(Saved data entries)
|---|
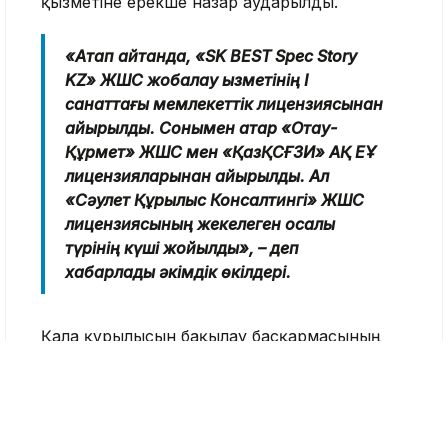
қызметіне ерекше назар аударылды.
«Атап айтқанда, «SK BEST Spec Story
KZ» ЖШС жобалау қызметінің І
санаттағы мемлекеттік лицензиясынан
айырылды. Сонымен қатар «Отау-
Құрмет» ЖШС мен «ҚазҚСҒЗИ» АҚ ЕҰ
лицензияларынан айырылды. Ал
«Сәулет Құрылыс Консалтингі» ЖШС
лицензиясының жекелеген қосалқы
түрінің күші жойылды», – деп
хабарлады әкімдік өкілдері.
Қала құрылысын бақылау басқармасының
өкілдері Алматыда өз біліктілігін дәлелдей
алатын, белгіленген талаптарды сақтайтын
және құрылыс жұмыстарының сапасын
қамтамасыз ететін компаниялар ғана жұмыс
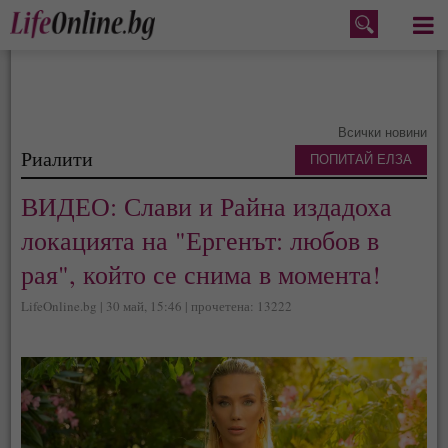
Меню
Всички новини
Риалити
ПОПИТАЙ ЕЛЗА
ВИДЕО: Слави и Райна издадоха
локацията на "Ергенът: любов в
рая", който се снима в момента!
LifeOnline.bg | 30 май, 15:46 | прочетена: 13222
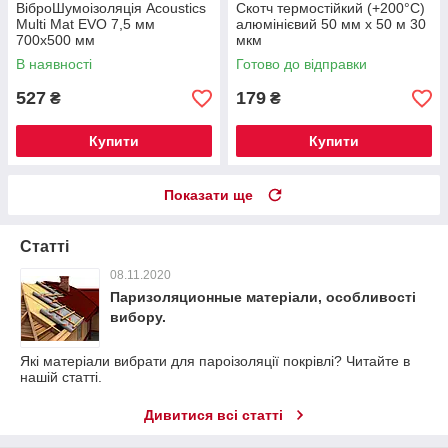
ВіброШумоізоляція Acoustics
Скотч термостійкий (+200°С)
Multi Mat EVO 7,5 мм
алюмінієвий 50 мм х 50 м 30
700x500 мм
мкм
В наявності
Готово до відправки
527
179
₴
₴
Купити
Купити
Показати ще
Статті
08.11.2020
Паризоляционные матеріали, особливості
вибору.
Які матеріали вибрати для пароізоляції покрівлі? Читайте в
нашій статті.
Дивитися всі статті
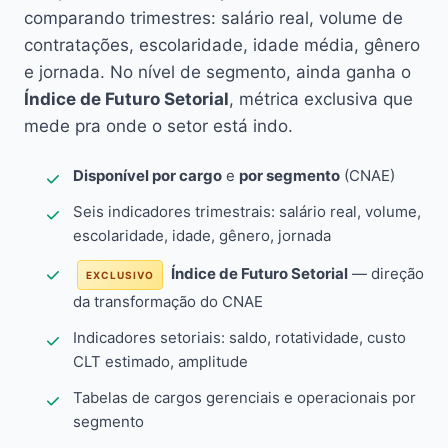
comparando trimestres: salário real, volume de
contratações, escolaridade, idade média, gênero
e jornada. No nível de segmento, ainda ganha o
Índice de Futuro Setorial
, métrica exclusiva que
mede pra onde o setor está indo.
Disponível por cargo
e
por segmento
(CNAE)
Seis indicadores trimestrais: salário real, volume,
escolaridade, idade, gênero, jornada
Índice de Futuro Setorial
— direção
EXCLUSIVO
da transformação do CNAE
Indicadores setoriais: saldo, rotatividade, custo
CLT estimado, amplitude
Tabelas de cargos gerenciais e operacionais por
segmento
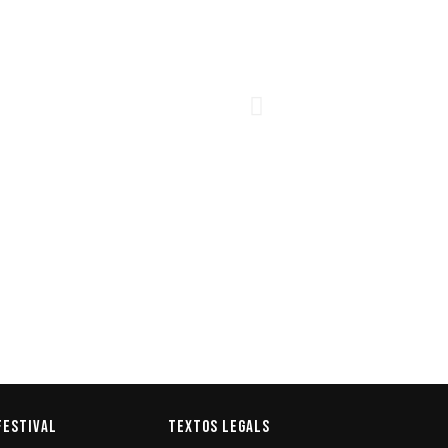
Festival
Textos legals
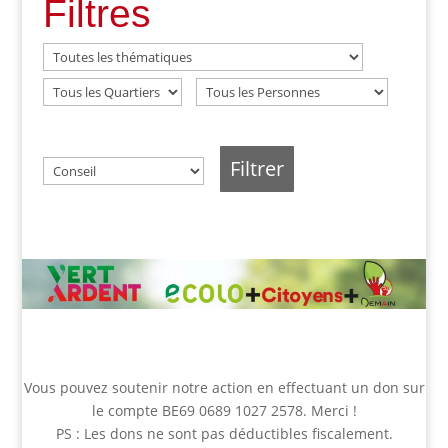
Filtres
Vous pouvez
soutenir notre action
en effectuant un don sur
le compte BE69 0689 1027 2578. Merci !
PS : Les dons ne sont pas déductibles fiscalement.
|---|
◆ What you should do: Reproduce each entry precisely. Leave the pictures out.

◆ Output for this exercise:
қызметіне ерекше назар аударылды.
«Атап айтқанда, «SK BEST Spec Story
KZ» ЖШС жобалау қызметінің І
санаттағы мемлекеттік лицензиясынан
айырылды. Сонымен қатар «Отау-
Құрмет» ЖШС мен «ҚазҚСҒЗИ» АҚ ЕҰ
лицензияларынан айырылды. Ал
«Сәулет Құрылыс Консалтингі» ЖШС
лицензиясының жекелеген қосалқы
түрінің күші жойылды», – деп
хабарлады әкімдік өкілдері.
Қала құрылысын бақылау басқармасының
өкілдері Алматыда өз біліктілігін дәлелдей
алатын, белгіленген талаптарды сақтайтын
және құрылыс жұмыстарының сапасын
қамтамасыз ететін компаниялар ғана жұмыс
Меню
Всички новини
Риалити
ПОПИТАЙ ЕЛЗА
ВИДЕО: Слави и Райна издадоха
локацията на "Ергенът: любов в
рая", който се снима в момента!
LifeOnline.bg | 30 май, 15:46 | прочетена: 13222
ВіброШумоізоляція Acoustics
Скотч термостійкий (+200°С)
Multi Mat EVO 7,5 мм
алюмінієвий 50 мм х 50 м 30
700x500 мм
мкм
В наявності
Готово до відправки
527
179
₴
₴
Купити
Купити
Показати ще
Статті
08.11.2020
Паризоляционные матеріали, особливості
вибору.
Які матеріали вибрати для пароізоляції покрівлі? Читайте в
нашій статті.
Дивитися всі статті
comparando trimestres: salário real, volume de
contratações, escolaridade, idade média, gênero
e jornada. No nível de segmento, ainda ganha o
Índice de Futuro Setorial
, métrica exclusiva que
mede pra onde o setor está indo.
Disponível por cargo
e
por segmento
(CNAE)
Seis indicadores trimestrais: salário real, volume,
escolaridade, idade, gênero, jornada
Índice de Futuro Setorial
— direção
EXCLUSIVO
da transformação do CNAE
Indicadores setoriais: saldo, rotatividade, custo
CLT estimado, amplitude
Tabelas de cargos gerenciais e operacionais por
segmento
Festival
Textos legals
Filtres
Vous pouvez
soutenir notre action
en effectuant un don sur
le compte BE69 0689 1027 2578. Merci !
PS : Les dons ne sont pas déductibles fiscalement.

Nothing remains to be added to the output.